Lo que vino en el cuatrienio siguiente forma parte de la Historia, con mayúscula, y lo que ha llegado desde entonces han sido tres torneos en los que España –avejentados los héroes y sin relevo a la vista– ha contemplado los cuartos de final como equipo ya eliminado. Esta Eurocopa ha cambiado la tendencia al término de un loco partido antier en Copenhague, donde la víctima ya no fue la patética Eslovaquia sino una Croacia que, todo lo agotada que se quiera, vendió su piel como sólo lo hacen los equipos con poso ganador. Los subcampeones del mundo, por ejemplo. La pregunta es, ¿dispone la selección nacional de esos futbolistas (y entrenador) especiales que permiten competir por las más altas cotas?

Christophe Lemaitre y Filippo Tortu son dos velocistas excepcionales, los primeros atletas blancos en romper la barrera de los diez segundos en los cien metros. El francés se coló en el último podio olímpico de 200 y el italiano quiere correr la final del hectómetro en Tokio. Imaginemos ahora un equipo de 4x100 compuesto íntegramente por corredores de raza, como dicen en Estados Unidos, caucasiana. ¿Alguien les daría mucha chance frente a yanquis, jamaicanos o británicos de sangre caribeña?
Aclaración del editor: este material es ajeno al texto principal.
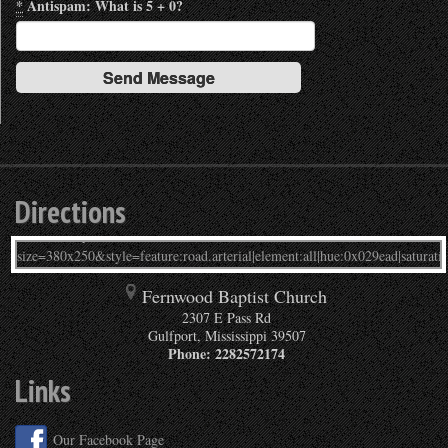
*
Antispam: What is 5 + 0?
Directions
Fernwood Baptist Church
2307 E Pass Rd
Gulfport
,
Mississippi
39507
Phone:
2282572174
Links
Our Facebook Page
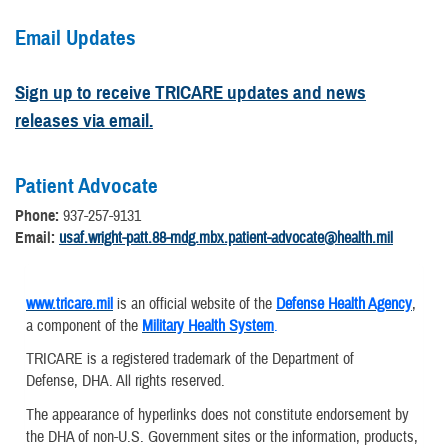
Email Updates
Sign up to receive TRICARE updates and news
releases via email.
Patient Advocate
Phone:
937-257-9131
Email:
usaf.wright-patt.88-mdg.mbx.patient-advocate@health.mil
www.tricare.mil
is an official website of the
Defense Health Agency
,
a component of the
Military Health System
.
TRICARE is a registered trademark of the Department of
Defense, DHA. All rights reserved.
The appearance of hyperlinks does not constitute endorsement by
the DHA of non-U.S. Government sites or the information, products,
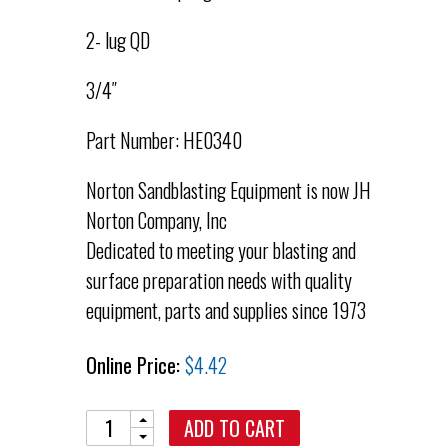
2- lug QD
3/4″
Part Number: HE0340
Norton Sandblasting Equipment is now JH
Norton Company, Inc
Dedicated to meeting your blasting and
surface preparation needs with quality
equipment, parts and supplies since 1973
Online Price:
$
4.42
Quantity
ADD TO CART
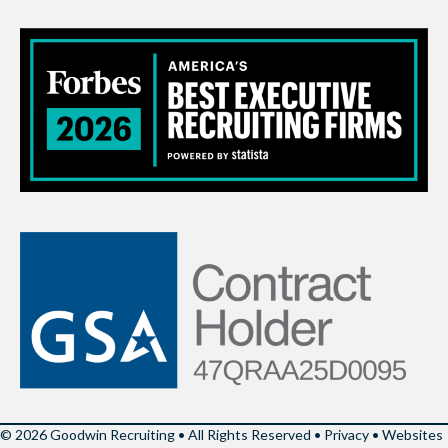
© 2026 Goodwin Recruiting • All Rights Reserved •
Privacy
•
Websites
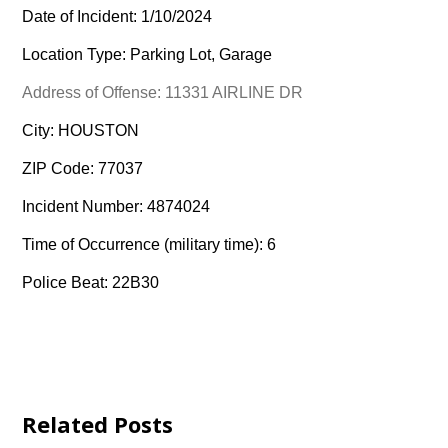
Date of Incident: 1/10/2024
Location Type: Parking Lot, Garage
Address of Offense: 11331 AIRLINE DR
City: HOUSTON
ZIP Code: 77037
Incident Number: 4874024
Time of Occurrence (military time): 6
Police Beat: 22B30
Related Posts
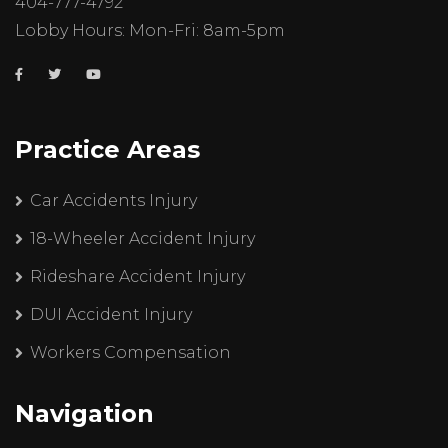
404-777-4792
Lobby Hours: Mon-Fri: 8am-5pm
Practice Areas
Car Accidents Injury
18-Wheeler Accident Injury
Rideshare Accident Injury
DUI Accident Injury
Workers Compensation
Navigation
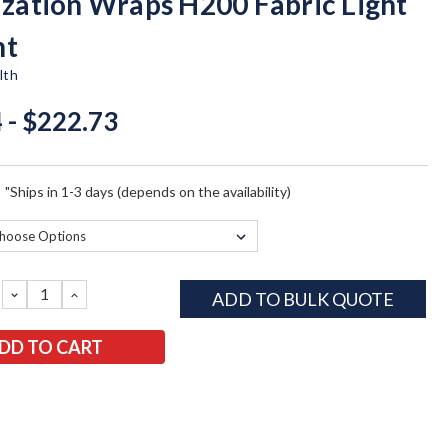
lization Wraps H200 Fabric Light
ht
lth
 - $222.73
:
"Ships in 1-3 days (depends on the availability)
DECREASE
INCREASE
ADD TO BULK QUOTE
QUANTITY:
QUANTITY:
En el deporte conviene tanto huir de los apriorismos como tener la capacidad para analizar por qué están instalados en el pensamiento colectivo.
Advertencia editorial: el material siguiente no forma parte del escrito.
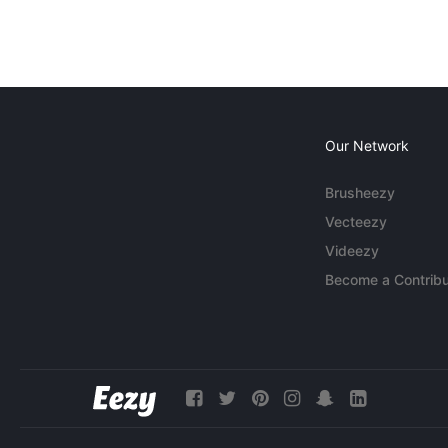
Our Network
Brusheezy
Vecteezy
Videezy
Become a Contribu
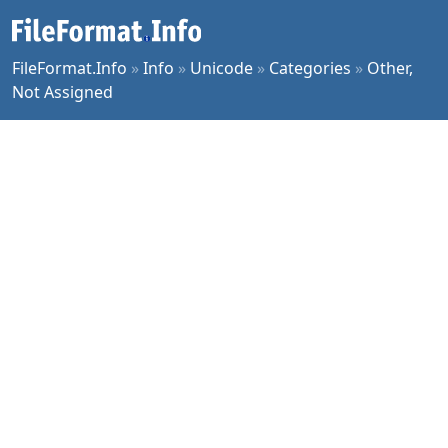
FileFormat.Info
»
Info
»
Unicode
»
Categories
»
Other,
Not Assigned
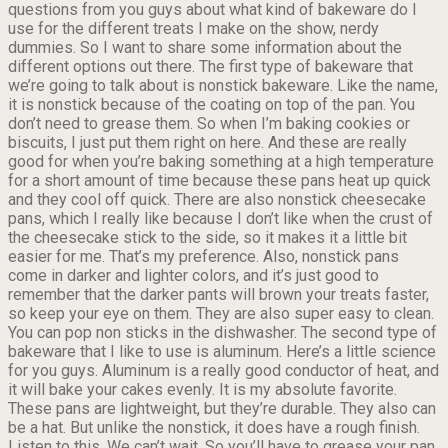
questions from you guys about what kind of bakeware do I
use for the different treats I make on the show, nerdy
dummies. So I want to share some information about the
different options out there. The first type of bakeware that
we’re going to talk about is nonstick bakeware. Like the name,
it is nonstick because of the coating on top of the pan. You
don’t need to grease them. So when I’m baking cookies or
biscuits, I just put them right on here. And these are really
good for when you’re baking something at a high temperature
for a short amount of time because these pans heat up quick
and they cool off quick. There are also nonstick cheesecake
pans, which I really like because I don’t like when the crust of
the cheesecake stick to the side, so it makes it a little bit
easier for me. That’s my preference. Also, nonstick pans
come in darker and lighter colors, and it’s just good to
remember that the darker pants will brown your treats faster,
so keep your eye on them. They are also super easy to clean.
You can pop non sticks in the dishwasher. The second type of
bakeware that I like to use is aluminum. Here’s a little science
for you guys. Aluminum is a really good conductor of heat, and
it will bake your cakes evenly. It is my absolute favorite.
These pans are lightweight, but they’re durable. They also can
be a hat. But unlike the nonstick, it does have a rough finish.
Listen to this. We can’t wait. So you’ll have to grease your pan,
La respuesta más equilibrada, más allá de esas filias y fobias que con tanta saña cultivamos en esta bendita tierra, es que tal vez figuren en este elenco algunos chicos que serán dentro de poco muy, muy, muy buenos. Ahora mismo, no, lo que nos lleva a evocar las peripecias de Dinamarca en 1992 y de Grecia en 2004, dos campeonas de Europa que sorprendieron al continente con un título para el que no estaban llamados ni en el más patriótico de los pronósticos. La cuestión es lo suficientemente infrecuente como para que quedase recogida en los anales, como aquella final de 1976 que Checoslovaquia le sopló a la imponente Alemania de Beckenbauer y Sepp Maier en el Pequeño Maracaná de Belgrado, sepultada por el chispazo genial de Panenka en el último penalti, pero que fue, más allá de esa maravillosa anécdota, una alhaja futbolística. El argumento vale lo mismo para Suiza, que es más respetable por hallarse en uno de esos trances mágicos que por sus nombres e historia. Los favoritos juegan el viernes en Múnich, seguramente, pero hay otros seis equipos, sólo seis, que pueden ser campeones. Malditos sean todos los demás.